Task: Could you restate word for word every line from the one containing "Vertrouwd online sinds 2006" to the end of the data below, pictures excluded?

Data for processing:
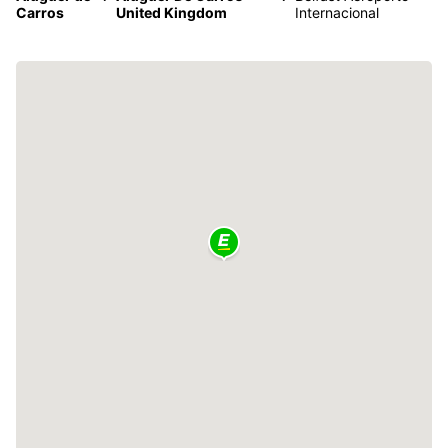
Carros
United Kingdom
Internacional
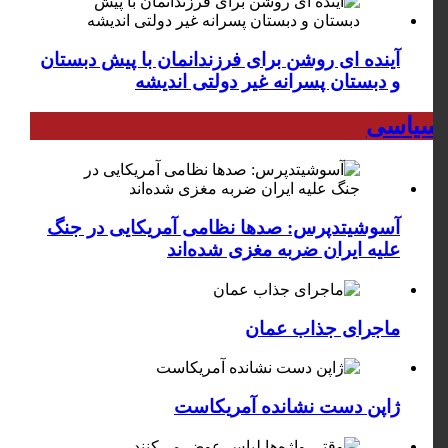
آینده ای روشن برای فرزندانمان با پیش دبستان
و دبستان پسرانه غیر دولتی اندیشه
سیاسی
آسوشیتدپرس: صدها نظامی آمریکایی در جنگ
علیه ایران ضربه مغزی شده‌اند
ماجرای جذاب عمان
ژاپن دست نشانده آمریکاست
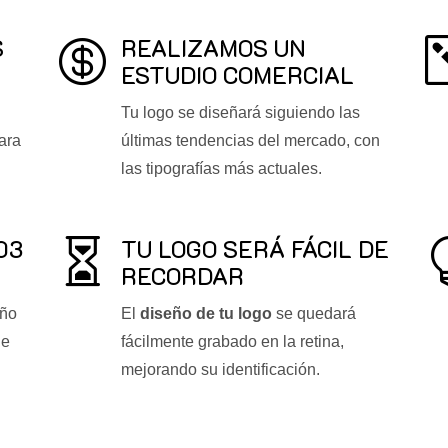
S
REALIZAMOS UN

ESTUDIO COMERCIAL
Tu logo se diseñará siguiendo las
ara
últimas tendencias del mercado, con
las tipografías más actuales.
03
TU LOGO SERÁ FÁCIL DE

RECORDAR
eño
El
diseño de tu logo
se quedará
de
fácilmente grabado en la retina,
mejorando su identificación.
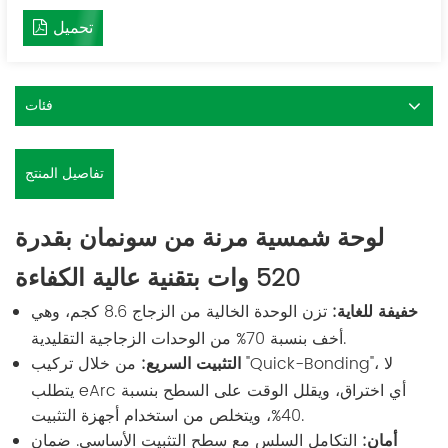
تحميل
فئات
تفاصيل المنتج
لوحة شمسية مرنة من سونمان بقدرة
520 وات بتقنية عالية الكفاءة
خفيفة للغاية:
تزن الوحدة الخالية من الزجاج 8.6 كجم، وهي
أخف بنسبة 70% من الوحدات الزجاجية التقليدية.
التثبيت السريع:
من خلال تركيب "Quick-Bonding"، لا
يتطلب eArc أي اختراق، ويقلل الوقت على السطح بنسبة
40%، ويتخلص من استخدام أجهزة التثبيت.
أمان:
التكامل السلس مع سطح التثبيت الأساسي. ضمان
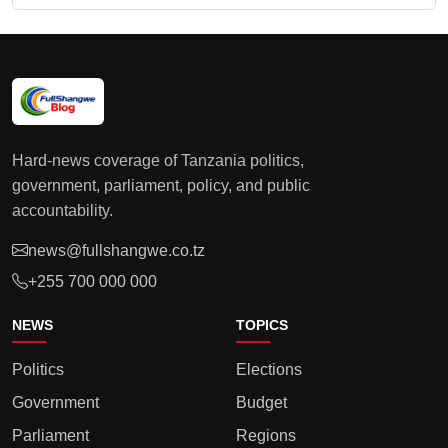
Hard-news coverage of Tanzania politics,
government, parliament, policy, and public
accountability.
news@fullshangwe.co.tz
+255 700 000 000
NEWS
TOPICS
Politics
Elections
Government
Budget
Parliament
Regions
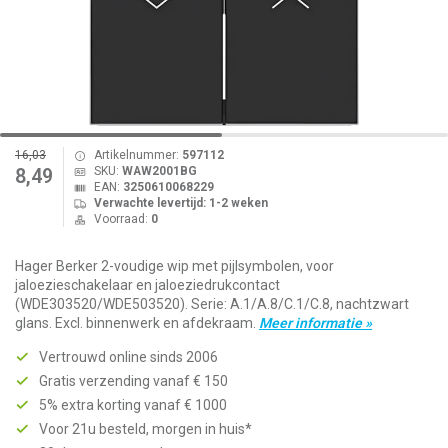
16,03
Artikelnummer:
597112
SKU:
WAW2001BG
8,49
EAN:
3250610068229
Verwachte levertijd: 1-2 weken
Voorraad:
0
Hager Berker 2-voudige wip met pijlsymbolen, voor
jaloezieschakelaar en jaloeziedrukcontact
(WDE303520/WDE503520). Serie: A.1/A.8/C.1/C.8, nachtzwart
glans. Excl. binnenwerk en afdekraam.
Meer informatie »
Vertrouwd online sinds 2006
Gratis verzending vanaf € 150
5% extra korting vanaf € 1000
Voor 21u besteld, morgen in huis*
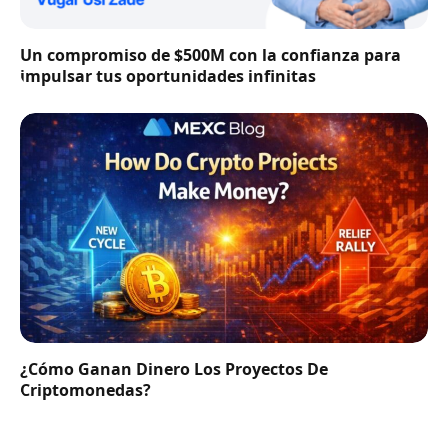
Un compromiso de $500M con la confianza para
impulsar tus oportunidades infinitas
¿Cómo Ganan Dinero Los Proyectos De
Criptomonedas?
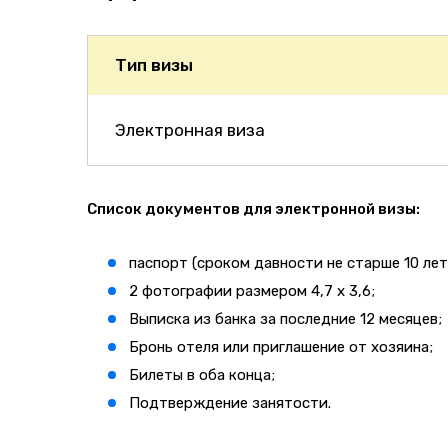
Тип визы
Электронная виза
Список документов для электронной визы:
паспорт (сроком давности не старше 10 лет
2 фотографии размером 4,7 х 3,6;
Выписка из банка за последние 12 месяцев;
Бронь отеля или приглашение от хозяина;
Билеты в оба конца;
Подтверждение занятости.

Solution:
Vertrouwd online sinds 2006
Gratis verzending vanaf € 150
5% extra korting vanaf € 1000
Voor 21u besteld, morgen in huis*
Un compromiso de $500M con la confianza para
impulsar tus oportunidades infinitas
¿Cómo Ganan Dinero Los Proyectos De
Criptomonedas?
Тип визы
Электронная виза
Список документов для электронной визы:
паспорт (сроком давности не старше 10 лет
2 фотографии размером 4,7 х 3,6;
Выписка из банка за последние 12 месяцев;
Бронь отеля или приглашение от хозяина;
Билеты в оба конца;
Подтверждение занятости.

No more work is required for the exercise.